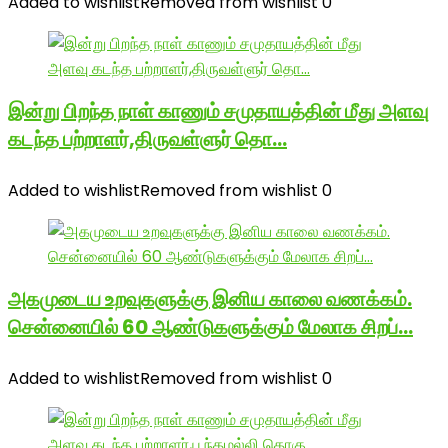
Added to wishlist
Removed from wishlist
0
இன்று பிறந்த நாள் காணும் சமுதாயத்தின் மீது அளவு
கடந்த பற்றாளர்,திருவள்ளுர் தொ…
Added to wishlist
Removed from wishlist
0
அகமுடைய உறவுகளுக்கு இனிய காலை வணக்கம்.
சென்னையில் 60 ஆண்டுகளுக்கும் மேலாக சிறப்…
Added to wishlist
Removed from wishlist
0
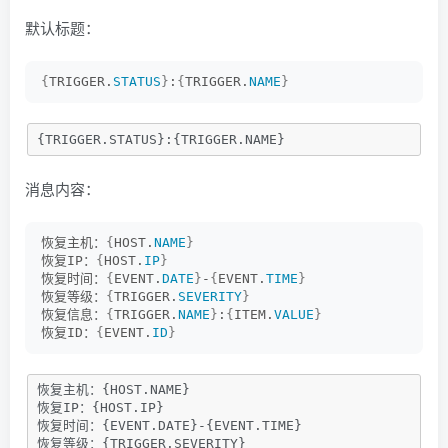
默认标题：
{
TRIGGER.
STATUS
}
:
{
TRIGGER.
NAME
}
{TRIGGER.STATUS}:{TRIGGER.NAME}
消息内容：
恢复主机：
{
HOST.
NAME
}
恢复IP：
{
HOST.
IP
}
恢复时间：
{
EVENT.
DATE
}
-
{
EVENT.
TIME
}
恢复等级：
{
TRIGGER.
SEVERITY
}
恢复信息：
{
TRIGGER.
NAME
}
:
{
ITEM.
VALUE
}
恢复ID：
{
EVENT.
ID
}
恢复主机：{HOST.NAME}

恢复IP：{HOST.IP}

恢复时间：{EVENT.DATE}-{EVENT.TIME}

恢复等级：{TRIGGER.SEVERITY}
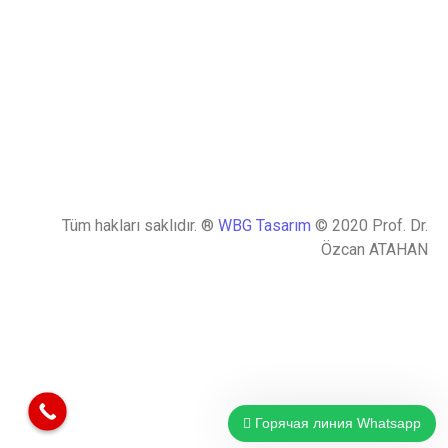
Tüm hakları saklıdır. ®
WBG Tasarım
© 2020 Prof. Dr.
Özcan ATAHAN
Горячая линия Whatsapp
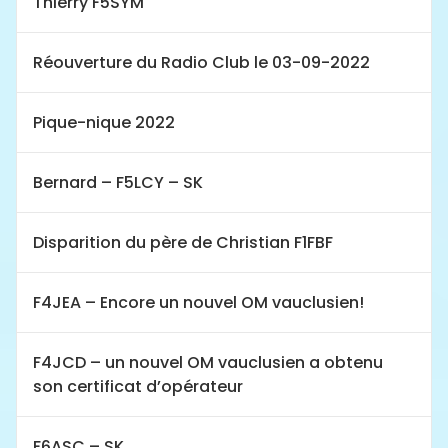
Thierry F5SYM
Réouverture du Radio Club le 03-09-2022
Pique-nique 2022
Bernard – F5LCY – SK
Disparition du père de Christian F1FBF
F4JEA – Encore un nouvel OM vauclusien!
F4JCD – un nouvel OM vauclusien a obtenu
son certificat d’opérateur
F6ASC – SK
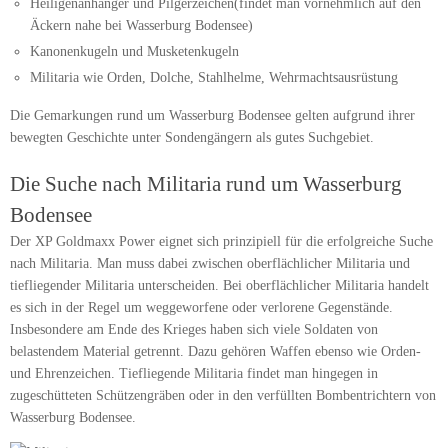
Heiligenanhänger und Pilgerzeichen(findet man vornehmlich auf den
Äckern nahe bei Wasserburg Bodensee)
Kanonenkugeln und Musketenkugeln
Militaria wie Orden, Dolche, Stahlhelme, Wehrmachtsausrüstung
Die Gemarkungen rund um Wasserburg Bodensee gelten aufgrund ihrer
bewegten Geschichte unter Sondengängern als gutes Suchgebiet.
Die Suche nach Militaria rund um Wasserburg
Bodensee
Der XP Goldmaxx Power eignet sich prinzipiell für die erfolgreiche Suche
nach Militaria. Man muss dabei zwischen oberflächlicher Militaria und
tiefliegender Militaria unterscheiden. Bei oberflächlicher Militaria handelt
es sich in der Regel um weggeworfene oder verlorene Gegenstände.
Insbesondere am Ende des Krieges haben sich viele Soldaten von
belastendem Material getrennt. Dazu gehören Waffen ebenso wie Orden-
und Ehrenzeichen. Tiefliegende Militaria findet man hingegen in
zugeschütteten Schützengräben oder in den verfüllten Bombentrichtern von
Wasserburg Bodensee.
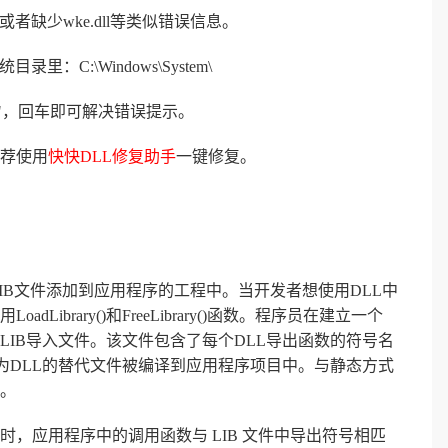
或者缺少wke.dll等类似错误信息。
：C:\Windows\System\
.dll"，回车即可解决错误提示。
荐使用
快快DLL修复助手
一键修复。
IB文件添加到应用程序的工程中。当开发者想使用DLL中
brary()和FreeLibrary()函数。程序员在建立一个
LIB导入文件。该文件包含了每个DLL导出函数的符号名
为DLL的替代文件被编译到应用程序项目中。与静态方式
。
，应用程序中的调用函数与 LIB 文件中导出符号相匹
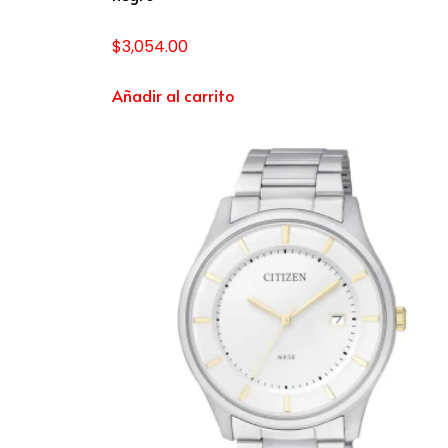
$
3,054.00
Añadir al carrito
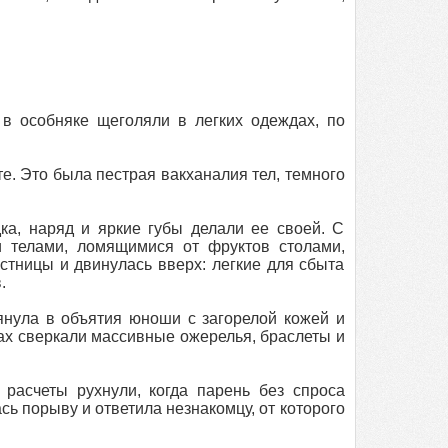
 в особняке щеголяли в легких одеждах, по
е. Это была пестрая вакханалия тел, темного
ка, наряд и яркие губы делали ее своей. С
 телами, ломящимися от фруктов столами,
тницы и двинулась вверх: легкие для сбыта
.
тянула в объятия юноши с загорелой кожей и
ах сверкали массивные ожерелья, браслеты и
 расчеты рухнули, когда парень без спроса
сь порыву и ответила незнакомцу, от которого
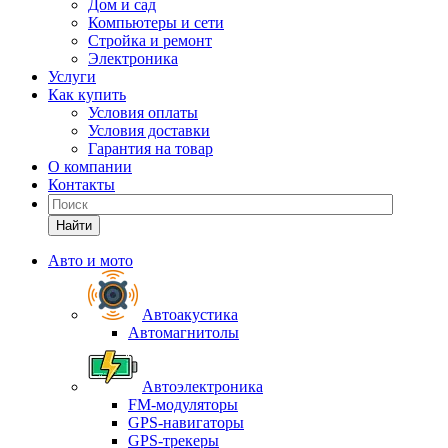
Дом и сад
Компьютеры и сети
Стройка и ремонт
Электроника
Услуги
Как купить
Условия оплаты
Условия доставки
Гарантия на товар
О компании
Контакты
Найти
Авто и мото
Автоакустика
Автомагнитолы
Автоэлектроника
FM-модуляторы
GPS-навигаторы
GPS-трекеры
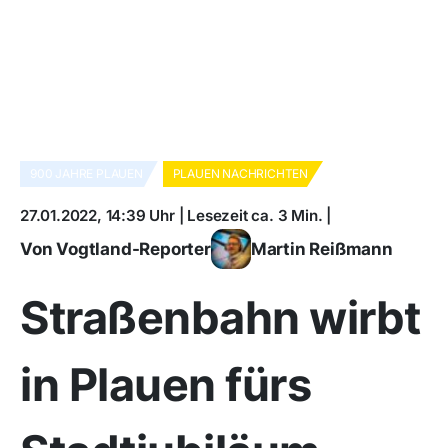
900 JAHRE PLAUEN
PLAUEN NACHRICHTEN
27.01.2022, 14:39 Uhr | Lesezeit ca. 3 Min. |
Von Vogtland-Reporter
Martin Reißmann
Straßenbahn wirbt
in Plauen fürs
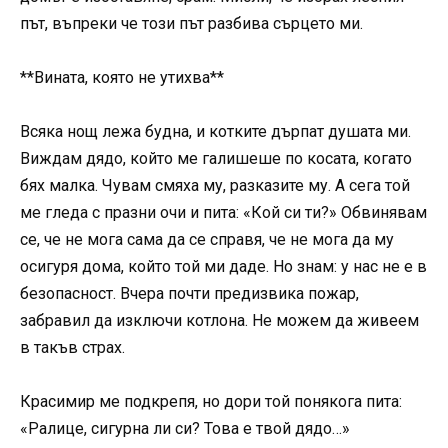
път, въпреки че този път разбива сърцето ми.
**Вината, която не утихва**
Всяка нощ лежа будна, и котките дърпат душата ми.
Виждам дядо, който ме галишеше по косата, когато
бях малка. Чувам смяха му, разказите му. А сега той
ме гледа с празни очи и пита: «Кой си ти?» Обвинявам
се, че не мога сама да се справя, че не мога да му
осигуря дома, който той ми даде. Но знам: у нас не е в
безопасност. Вчера почти предизвика пожар,
забравил да изключи котлона. Не можем да живеем
в такъв страх.
Красимир ме подкрепя, но дори той понякога пита:
«Ралице, сигурна ли си? Това е твой дядо…»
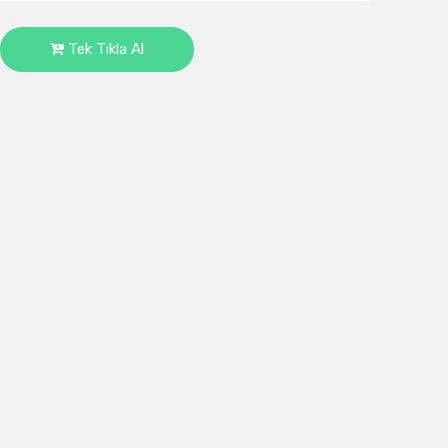
Tek Tıkla Al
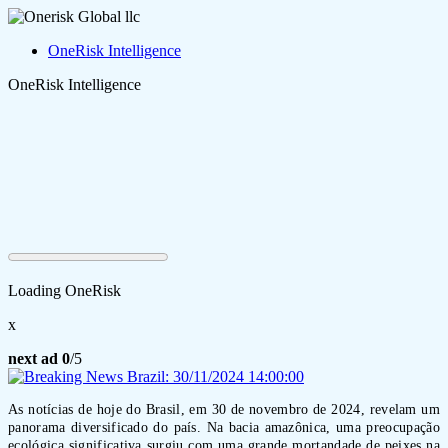
OneRisk Intelligence
OneRisk Intelligence
Loading OneRisk
x
next ad
0
/5
As notícias de hoje do Brasil, em 30 de novembro de 2024, revelam um
panorama diversificado do país. Na bacia amazônica, uma preocupação
ecológica significativa surgiu com uma grande mortandade de peixes na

* [EXERCISE]: Your answer must be the full set of entries, set down exactly and without pictures.

* [OUTPUT FOR THIS EXERCISE]:
Added to wishlist
Removed from wishlist
0
இன்று பிறந்த நாள் காணும் சமுதாயத்தின் மீது அளவு
கடந்த பற்றாளர்,திருவள்ளுர் தொ…
Added to wishlist
Removed from wishlist
0
அகமுடைய உறவுகளுக்கு இனிய காலை வணக்கம்.
சென்னையில் 60 ஆண்டுகளுக்கும் மேலாக சிறப்…
Added to wishlist
Removed from wishlist
0
默认标题：
{
TRIGGER.
STATUS
}
:
{
TRIGGER.
NAME
}
{TRIGGER.STATUS}:{TRIGGER.NAME}
消息内容：
恢复主机：
{
HOST.
NAME
}
恢复IP：
{
HOST.
IP
}
恢复时间：
{
EVENT.
DATE
}
-
{
EVENT.
TIME
}
恢复等级：
{
TRIGGER.
SEVERITY
}
恢复信息：
{
TRIGGER.
NAME
}
:
{
ITEM.
VALUE
}
恢复ID：
{
EVENT.
ID
}
恢复主机：{HOST.NAME}

恢复IP：{HOST.IP}

恢复时间：{EVENT.DATE}-{EVENT.TIME}

恢复等级：{TRIGGER.SEVERITY}
Tüm hakları saklıdır. ®
WBG Tasarım
© 2020 Prof. Dr.
Özcan ATAHAN
Горячая линия Whatsapp
Thierry F5SYM
Réouverture du Radio Club le 03-09-2022
Pique-nique 2022
Bernard – F5LCY – SK
Disparition du père de Christian F1FBF
F4JEA – Encore un nouvel OM vauclusien!
F4JCD – un nouvel OM vauclusien a obtenu
son certificat d’opérateur
F6ASC – SK
Heiligenanhänger und Pilgerzeichen(findet man vornehmlich auf den
Äckern nahe bei Wasserburg Bodensee)
Kanonenkugeln und Musketenkugeln
Militaria wie Orden, Dolche, Stahlhelme, Wehrmachtsausrüstung
Die Gemarkungen rund um Wasserburg Bodensee gelten aufgrund ihrer
bewegten Geschichte unter Sondengängern als gutes Suchgebiet.
Die Suche nach Militaria rund um Wasserburg
Bodensee
Der XP Goldmaxx Power eignet sich prinzipiell für die erfolgreiche Suche
nach Militaria. Man muss dabei zwischen oberflächlicher Militaria und
tiefliegender Militaria unterscheiden. Bei oberflächlicher Militaria handelt
es sich in der Regel um weggeworfene oder verlorene Gegenstände.
Insbesondere am Ende des Krieges haben sich viele Soldaten von
belastendem Material getrennt. Dazu gehören Waffen ebenso wie Orden-
und Ehrenzeichen. Tiefliegende Militaria findet man hingegen in
zugeschütteten Schützengräben oder in den verfüllten Bombentrichtern von
Wasserburg Bodensee.
或者缺少wke.dll等类似错误信息。
：C:\Windows\System\
.dll"，回车即可解决错误提示。
荐使用
快快DLL修复助手
一键修复。
IB文件添加到应用程序的工程中。当开发者想使用DLL中
brary()和FreeLibrary()函数。程序员在建立一个
LIB导入文件。该文件包含了每个DLL导出函数的符号名
为DLL的替代文件被编译到应用程序项目中。与静态方式
。
，应用程序中的调用函数与 LIB 文件中导出符号相匹
$
3,054.00
Añadir al carrito
 в особняке щеголяли в легких одеждах, по
е. Это была пестрая вакханалия тел, темного
ка, наряд и яркие губы делали ее своей. С
 телами, ломящимися от фруктов столами,
тницы и двинулась вверх: легкие для сбыта
.
тянула в объятия юноши с загорелой кожей и
ах сверкали массивные ожерелья, браслеты и
 расчеты рухнули, когда парень без спроса
сь порыву и ответила незнакомцу, от которого
Дом и сад
Компьютеры и сети
Стройка и ремонт
Электроника
Услуги
Как купить
Условия оплаты
Условия доставки
Гарантия на товар
О компании
Контакты
Найти
Авто и мото
Автоакустика
Автомагнитолы
Автоэлектроника
FM-модуляторы
GPS-навигаторы
GPS-трекеры
900 JAHRE PLAUEN
PLAUEN NACHRICHTEN
27.01.2022, 14:39 Uhr | Lesezeit ca. 3 Min. |
Von Vogtland-Reporter
Martin Reißmann
Straßenbahn wirbt
in Plauen fürs
път, въпреки че този път разбива сърцето ми.
**Вината, която не утихва**
Всяка нощ лежа будна, и котките дърпат душата ми.
Виждам дядо, който ме галишеше по косата, когато
бях малка. Чувам смяха му, разказите му. А сега той
ме гледа с празни очи и пита: «Кой си ти?» Обвинявам
се, че не мога сама да се справя, че не мога да му
осигуря дома, който той ми даде. Но знам: у нас не е в
безопасност. Вчера почти предизвика пожар,
забравил да изключи котлона. Не можем да живеем
в такъв страх.
Красимир ме подкрепя, но дори той понякога пита:
«Ралице, сигурна ли си? Това е твой дядо…»
Tek Tıkla Al
OneRisk Intelligence
OneRisk Intelligence
Loading OneRisk
x
next ad
0
/5
As notícias de hoje do Brasil, em 30 de novembro de 2024, revelam um
panorama diversificado do país. Na bacia amazônica, uma preocupação
ecológica significativa surgiu com uma grande mortandade de peixes na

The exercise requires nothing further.